* DATA SUPPLIED:
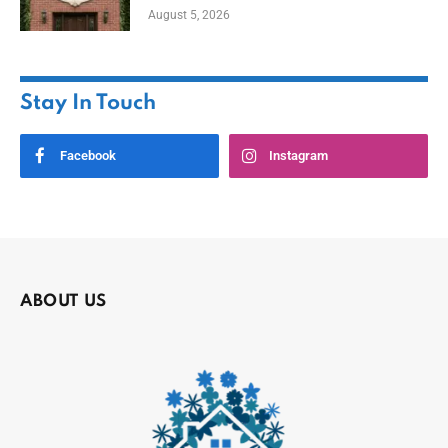
August 5, 2026
Stay In Touch
Facebook
Instagram
ABOUT US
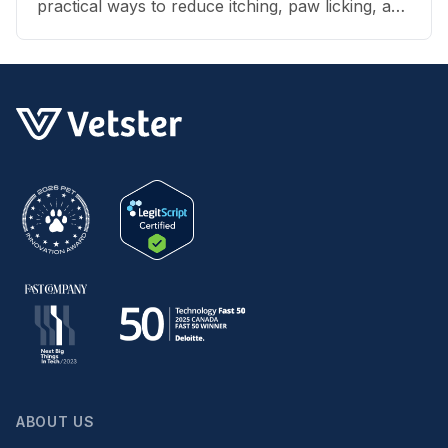
practical ways to reduce itching, paw licking, and
skin irritation at home.
ABOUT US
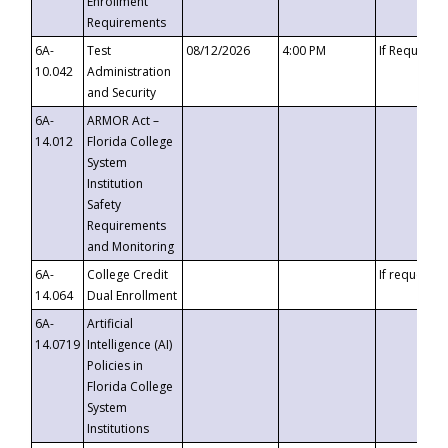
Enrollment
Requirements
6A-
Test
08/12/2026
4:00 PM
If Requeste
10.042
Administration
and Security
6A-
ARMOR Act –
14.012
Florida College
System
Institution
Safety
Requirements
and Monitoring
6A-
College Credit
If requested
14.064
Dual Enrollment
6A-
Artificial
14.0719
Intelligence (AI)
Policies in
Florida College
System
Institutions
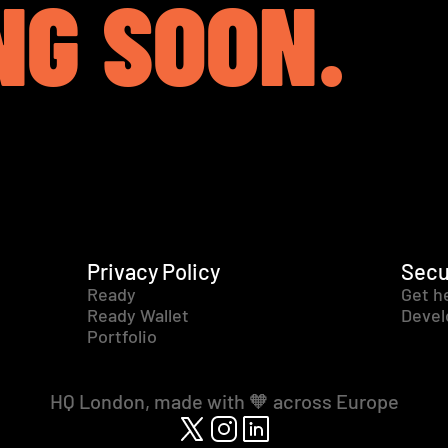
NG SOON.
Privacy Policy
Secu
Ready
Get h
Ready Wallet
Devel
Portfolio
HQ London, made with 🧡 across Europe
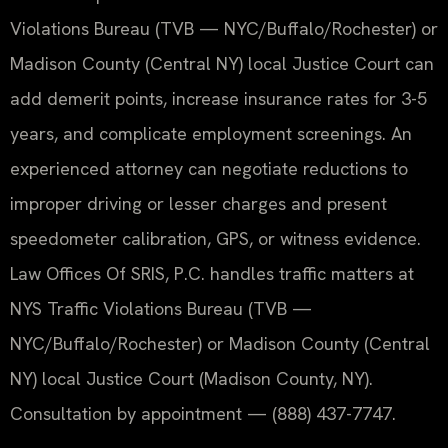
Violations Bureau (TVB — NYC/Buffalo/Rochester) or
Madison County (Central NY) local Justice Court can
add demerit points, increase insurance rates for 3-5
years, and complicate employment screenings. An
experienced attorney can negotiate reductions to
improper driving or lesser charges and present
speedometer calibration, GPS, or witness evidence.
Law Offices Of SRIS, P.C. handles traffic matters at
NYS Traffic Violations Bureau (TVB —
NYC/Buffalo/Rochester) or Madison County (Central
NY) local Justice Court (Madison County, NY).
Consultation by appointment — (888) 437-7747.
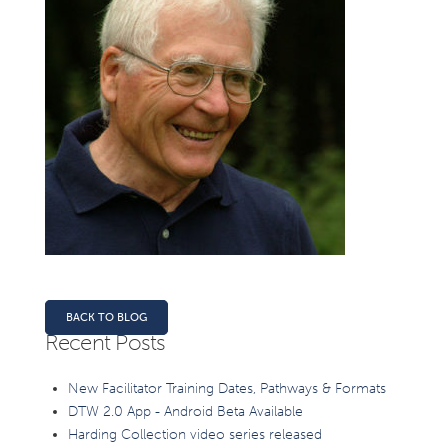
BACK TO BLOG
Recent Posts
New Facilitator Training Dates, Pathways & Formats
DTW 2.0 App - Android Beta Available
Harding Collection video series released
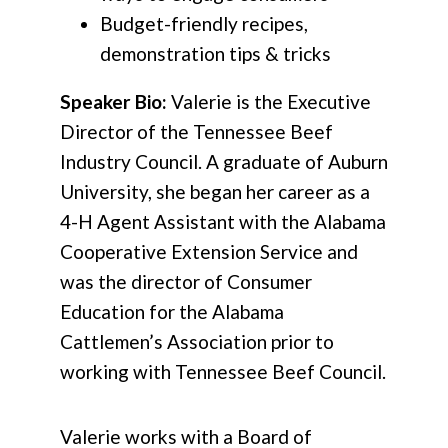
Budget-friendly recipes,
demonstration tips & tricks
Speaker Bio:
Valerie is the Executive
Director of the Tennessee Beef
Industry Council. A graduate of Auburn
University, she began her career as a
4-H Agent Assistant with the Alabama
Cooperative Extension Service and
was the director of Consumer
Education for the Alabama
Cattlemen’s Association prior to
working with Tennessee Beef Council.
Valerie works with a Board of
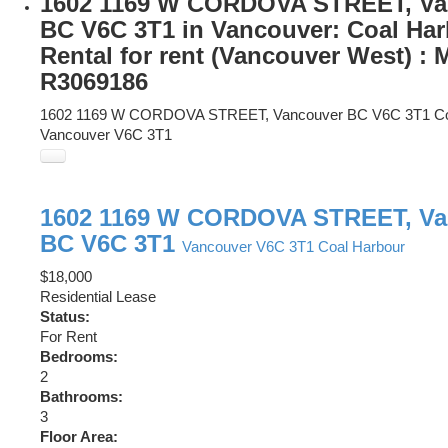
1602 1169 W CORDOVA STREET, Va
BC V6C 3T1 in Vancouver: Coal Ha
Rental for rent (Vancouver West) :
R3069186
1602 1169 W CORDOVA STREET, Vancouver BC V6C 3T1
C
Vancouver
V6C 3T1
1602 1169 W CORDOVA STREET, Va
BC V6C 3T1
Vancouver
V6C 3T1
Coal Harbour
$18,000
Residential Lease
Status:
For Rent
Bedrooms:
2
Bathrooms:
3
Floor Area:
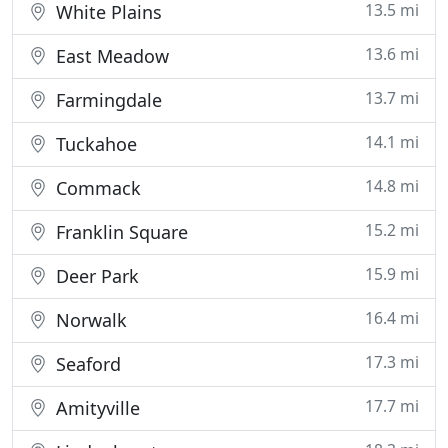
13.5 mi
White Plains
13.6 mi
East Meadow
13.7 mi
Farmingdale
14.1 mi
Tuckahoe
14.8 mi
Commack
15.2 mi
Franklin Square
15.9 mi
Deer Park
16.4 mi
Norwalk
17.3 mi
Seaford
17.7 mi
Amityville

* EXERCISE: Omit the pictures and repeat the rest of the listing verbatim.

* REPLY TO THE EXERCISE:
August 5, 2026
Stay In Touch
Facebook
Instagram
ABOUT US
practical ways to reduce itching, paw licking, and
skin irritation at home.
ABOUT US
Enrollment
Requirements
6A-
Test
08/12/2026
4:00 PM
If Requeste
10.042
Administration
and Security
6A-
ARMOR Act –
14.012
Florida College
System
Institution
Safety
Requirements
and Monitoring
6A-
College Credit
If requested
14.064
Dual Enrollment
6A-
Artificial
14.0719
Intelligence (AI)
Policies in
Florida College
System
Institutions
NG SOON.
Privacy Policy
Secu
Ready
Get h
Ready Wallet
Devel
Portfolio
HQ London, made with 🧡 across Europe
Violations Bureau (TVB — NYC/Buffalo/Rochester) or
Madison County (Central NY) local Justice Court can
add demerit points, increase insurance rates for 3-5
years, and complicate employment screenings. An
experienced attorney can negotiate reductions to
improper driving or lesser charges and present
speedometer calibration, GPS, or witness evidence.
Law Offices Of SRIS, P.C. handles traffic matters at
NYS Traffic Violations Bureau (TVB —
NYC/Buffalo/Rochester) or Madison County (Central
NY) local Justice Court (Madison County, NY).
Consultation by appointment — (888) 437-7747.
BACK TO BLOG
Recent Posts
New Facilitator Training Dates, Pathways & Formats
DTW 2.0 App - Android Beta Available
Harding Collection video series released
Budget-friendly recipes,
demonstration tips & tricks
Speaker Bio:
Valerie is the Executive
Director of the Tennessee Beef
Industry Council. A graduate of Auburn
University, she began her career as a
4-H Agent Assistant with the Alabama
Cooperative Extension Service and
was the director of Consumer
Education for the Alabama
Cattlemen’s Association prior to
working with Tennessee Beef Council.
Valerie works with a Board of
1602 1169 W CORDOVA STREET, Va
BC V6C 3T1 in Vancouver: Coal Ha
Rental for rent (Vancouver West) :
R3069186
1602 1169 W CORDOVA STREET, Vancouver BC V6C 3T1
C
Vancouver
V6C 3T1
1602 1169 W CORDOVA STREET, Va
BC V6C 3T1
Vancouver
V6C 3T1
Coal Harbour
$18,000
Residential Lease
Status:
For Rent
Bedrooms:
2
Bathrooms:
3
Floor Area:
13.5 mi
White Plains
13.6 mi
East Meadow
13.7 mi
Farmingdale
14.1 mi
Tuckahoe
14.8 mi
Commack
15.2 mi
Franklin Square
15.9 mi
Deer Park
16.4 mi
Norwalk
17.3 mi
Seaford
17.7 mi
Amityville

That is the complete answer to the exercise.